As if they had been sent out like two messages in a single bottle, a pair of photographs arrived tonight.
They show an intersection of Brooklyn; a cross of quiet streets hushed by snow.
The first was taken in the day. The cross of street and square of four corners shows the calm commotion of city life in the peripheries. Walkers in pairs, cars moving. You can hear the image, hear the ways tires on snow beautifully murmur. On the corner an awning promises business and something sustaining the busyness. If it had a caption that caption would contain the word "errands."
The other is a night scene of the same space. The snow seems replenished, but still slight over the city, casting the rough gauze of burning streetlight glow into the cloudy night, making earth and sky almost the same color. The awning on the corner shop is dark, emptied of meaning, as if it really is asleep.
There are some distinct footprints on one of the sidewalks. The neighborhood seems to have agreed on the need to turn in, though surely many peek out to see and feel the quiet, as the photographer did before claiming the moment with a click. Only one figure is visible below. Small and remote, a blur of movement becoming shadow that could so easily be missed; a woman, certainly, going home alone, maybe; maybe leaving the restaurant shift behind, or carrying the bar talk with her, the conversation living on in the cold close of a long day.
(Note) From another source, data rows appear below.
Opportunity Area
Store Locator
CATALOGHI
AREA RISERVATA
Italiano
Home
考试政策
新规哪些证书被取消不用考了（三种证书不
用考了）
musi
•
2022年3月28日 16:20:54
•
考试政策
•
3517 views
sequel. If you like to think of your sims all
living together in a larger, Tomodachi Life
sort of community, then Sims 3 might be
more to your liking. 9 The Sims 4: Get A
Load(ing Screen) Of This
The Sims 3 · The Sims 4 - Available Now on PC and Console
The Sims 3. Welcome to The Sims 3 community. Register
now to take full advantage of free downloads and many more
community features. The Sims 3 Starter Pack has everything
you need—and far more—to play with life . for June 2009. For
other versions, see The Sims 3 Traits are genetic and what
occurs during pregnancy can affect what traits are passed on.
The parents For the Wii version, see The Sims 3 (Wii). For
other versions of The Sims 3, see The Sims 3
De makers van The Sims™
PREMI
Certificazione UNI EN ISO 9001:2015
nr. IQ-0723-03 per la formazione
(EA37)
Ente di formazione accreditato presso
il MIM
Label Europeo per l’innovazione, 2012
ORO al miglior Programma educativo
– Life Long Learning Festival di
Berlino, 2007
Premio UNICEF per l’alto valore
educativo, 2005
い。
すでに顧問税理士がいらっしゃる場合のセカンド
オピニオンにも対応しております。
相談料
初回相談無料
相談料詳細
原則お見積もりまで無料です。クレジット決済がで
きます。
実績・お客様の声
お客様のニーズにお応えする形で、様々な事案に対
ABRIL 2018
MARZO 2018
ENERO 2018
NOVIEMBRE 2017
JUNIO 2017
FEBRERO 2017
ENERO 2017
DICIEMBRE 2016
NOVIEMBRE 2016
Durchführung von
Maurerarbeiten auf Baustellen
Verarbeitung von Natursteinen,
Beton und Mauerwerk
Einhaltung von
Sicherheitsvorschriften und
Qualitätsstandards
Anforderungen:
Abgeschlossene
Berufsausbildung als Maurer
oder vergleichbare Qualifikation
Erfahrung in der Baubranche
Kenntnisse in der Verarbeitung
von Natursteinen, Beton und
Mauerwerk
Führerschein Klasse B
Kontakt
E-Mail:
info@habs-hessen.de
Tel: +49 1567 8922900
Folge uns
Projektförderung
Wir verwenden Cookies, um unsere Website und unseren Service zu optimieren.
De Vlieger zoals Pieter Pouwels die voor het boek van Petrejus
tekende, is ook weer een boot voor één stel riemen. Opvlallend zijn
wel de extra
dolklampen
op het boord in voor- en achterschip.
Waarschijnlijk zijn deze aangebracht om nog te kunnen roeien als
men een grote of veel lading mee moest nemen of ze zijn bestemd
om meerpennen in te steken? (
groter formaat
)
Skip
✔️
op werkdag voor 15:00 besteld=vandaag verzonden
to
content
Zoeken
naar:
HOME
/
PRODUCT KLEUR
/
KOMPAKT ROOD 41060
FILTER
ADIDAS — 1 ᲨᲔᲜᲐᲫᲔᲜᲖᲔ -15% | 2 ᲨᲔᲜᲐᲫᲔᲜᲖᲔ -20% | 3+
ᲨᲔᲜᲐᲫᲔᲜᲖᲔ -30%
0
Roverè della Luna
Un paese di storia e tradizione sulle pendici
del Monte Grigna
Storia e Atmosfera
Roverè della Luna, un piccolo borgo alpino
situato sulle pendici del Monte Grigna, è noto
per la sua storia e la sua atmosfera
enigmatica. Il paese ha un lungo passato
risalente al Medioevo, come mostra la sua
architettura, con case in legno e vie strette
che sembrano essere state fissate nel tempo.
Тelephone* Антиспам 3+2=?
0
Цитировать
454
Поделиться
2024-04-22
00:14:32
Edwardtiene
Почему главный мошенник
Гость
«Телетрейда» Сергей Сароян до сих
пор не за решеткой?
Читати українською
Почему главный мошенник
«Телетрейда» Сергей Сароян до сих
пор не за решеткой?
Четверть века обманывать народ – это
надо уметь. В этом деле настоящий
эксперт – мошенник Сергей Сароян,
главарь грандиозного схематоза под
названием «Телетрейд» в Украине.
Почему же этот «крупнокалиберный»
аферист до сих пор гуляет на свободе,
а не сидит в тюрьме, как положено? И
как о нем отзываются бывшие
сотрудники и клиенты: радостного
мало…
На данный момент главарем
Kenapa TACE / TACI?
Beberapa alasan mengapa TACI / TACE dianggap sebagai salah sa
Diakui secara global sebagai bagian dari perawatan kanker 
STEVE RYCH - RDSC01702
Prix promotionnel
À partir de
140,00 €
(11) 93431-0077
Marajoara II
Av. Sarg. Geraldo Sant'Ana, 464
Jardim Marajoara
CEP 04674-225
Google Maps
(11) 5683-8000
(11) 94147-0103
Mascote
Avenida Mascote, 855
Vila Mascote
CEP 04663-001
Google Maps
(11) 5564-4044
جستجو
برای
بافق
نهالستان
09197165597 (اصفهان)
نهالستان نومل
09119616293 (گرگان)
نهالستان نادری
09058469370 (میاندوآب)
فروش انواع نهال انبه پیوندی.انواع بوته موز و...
If the long season of February turned the words brittle and left too little of the mind able to see differently the familiar scenes buried by weather and blurred by numbing repetition, then it surely seemed March might follow just the same until April would become as cruel as promised. But then a glance at a stray cast off image from a city far off presents an image that makes the difference, marking, in its passage, the tomorrow, tomorrow, tomorrow of living in recognition, which in its petty pace, is all there is.